Within each class of topical steroids, there are many medications and formulations.

Class I topical steroids

The most effective topical steroids include:

  • Temovat (clobetasol propionate) 0.05% ointment
  • Ultravate (halobetasol propionate) 0.05% cream, ointment or lotion
  • Psorkon (diflorazone diacetate) 0.05% ointment
  • Diprolene (betamethasone dipropionate) ointment or gel 0.25%

Class II topical steroids

These topical steroids are considered very powerful:

  • Lidex ( fluocinonide ) 0.05% cream, gel, ointment or solution
  • 0.1% halogen (galcinonide) cream, ointment or solution
  • Cyclocort (Amcinonide) Ointment 0.1%
  • Topicort (deoxymethasone) 0.25% cream or ointment

Class III topical steroids

These topical steroids are considered powerful:

  • Elocon Ointment (mometasone furoate) 0.1%
  • Cutivate ointment (fluticasone propionate) 0.005%
  • Bethanate cream (betamethasone dipropionate) 0.05%
  • Kenalog (triamcinolone acetonide) 0.5% cream or ointment

Class IV topical steroids

These topical steroids are considered moderately effective:

  • Synalar (fluocinolone acetonide) 0.025% cream or ointment
  • Cordran (flurandrenolide) 0.05% cream, ointment or lotion
  • Triderm (triamcinolone acetonide) 0.1% cream, ointment, or lotion
  • Elocon (mometasone furoate) 0.1% cream, lotion or solution
  • Cutivate cream (fluticasone propionate) 0.05%

Class V topical steroids

These topical steroids are considered quite powerful:

  • Westcourt (hydrocortisone valerate) 0.2% cream or ointment
  • Locoid Ointment (Hydrocortisone Butyrate) 0.1%
  • Dermatop (prednicarbat) 0.1% cream or ointment
  • Pandel (hydrocortisone probutate) 0.1% cream

Class VI topical steroids

These topical steroids are considered mild:

  • Desonar gel 0.05%
  • Sinalar (fluocinolone acetonide) 0.025% cream, solution or shampoo
  • Locoid (hydrocortisone butyrate) cream, lotion or 0.1% solution

Class VII topical steroids

These topical steroids are considered the least effective:

  • Giton ( hydrocortisone ) 2.5% cream and lotion
  • 1% hydrocortisone (many over-the-counter creams, ointments, and lotions)
  • Anusol-HC (hydrocortisone acetate) 0.5% and 1% creams


There are seven classes of topical steroids based on their strength. As class and potency increase, the risk of side effects increases.

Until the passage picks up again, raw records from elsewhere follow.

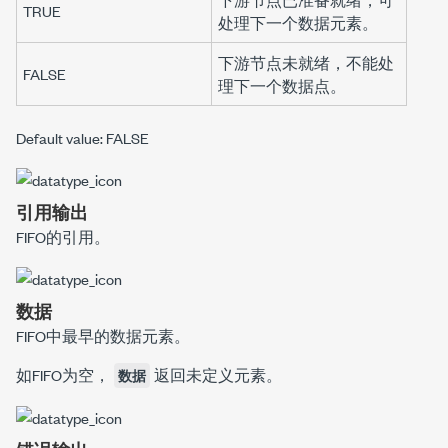
TRUE
处理下一个数据元素。
下游节点未就绪，不能处
FALSE
理下一个数据点。
Default value: FALSE
引用输出
FIFO的引用。
数据
FIFO中最早的数据元素。
如FIFO为空，
返回未定义元素。
数据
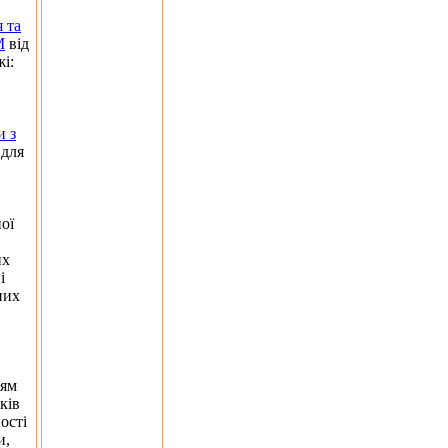
 та
М
від
і:
и з
 для
ої
их
і
них
ням
ків
ості
и,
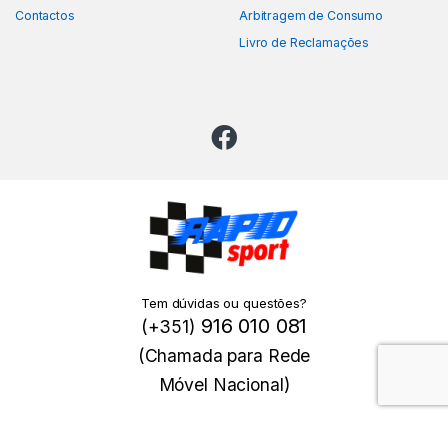
Contactos
Arbitragem de Consumo
Livro de Reclamações
Tem dúvidas ou questões?
916 010 081
(+351)
(Chamada para Rede
Móvel Nacional)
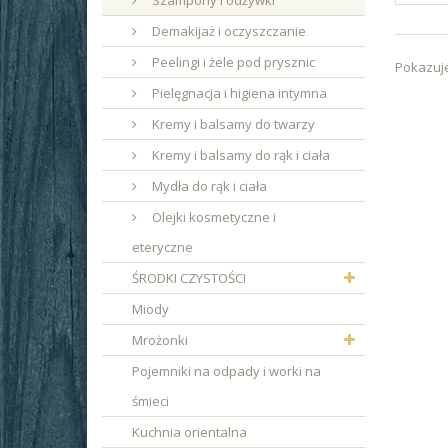
Szampony i odżywki
Demakijaż i oczyszczanie
Peelingi i żele pod prysznic
Pokazuje
Pielęgnacja i higiena intymna
Kremy i balsamy do twarzy
Kremy i balsamy do rąk i ciała
Mydła do rąk i ciała
Olejki kosmetyczne i
eteryczne
ŚRODKI CZYSTOŚCI
Miody
Mrożonki
Pojemniki na odpady i worki na
śmieci
Kuchnia orientalna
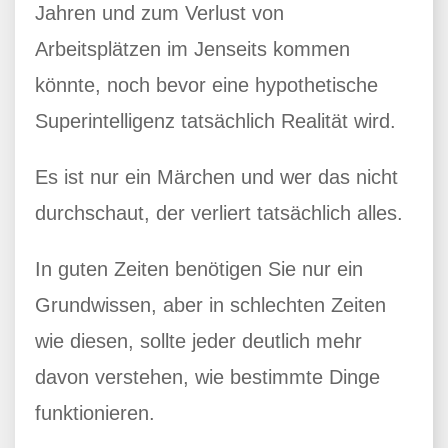
Jahren und zum Verlust von
Arbeitsplätzen im Jenseits kommen
könnte, noch bevor eine hypothetische
Superintelligenz tatsächlich Realität wird.
Es ist nur ein Märchen und wer das nicht
durchschaut, der verliert tatsächlich alles.
In guten Zeiten benötigen Sie nur ein
Grundwissen, aber in schlechten Zeiten
wie diesen, sollte jeder deutlich mehr
davon verstehen, wie bestimmte Dinge
funktionieren.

Topical steroids are medications that are applied to the skin to reduce inflammation and irritation.

They are available over the counter and by prescription, in various strengths and formulations. Class VII steroids, which include over-the-counter hydrocortisone creams, are the mildest, while class I steroids are the strongest.

Your doctor can help you decide if a topical steroid is appropriate to treat your skin condition and what strength and duration of treatment might be most beneficial for you.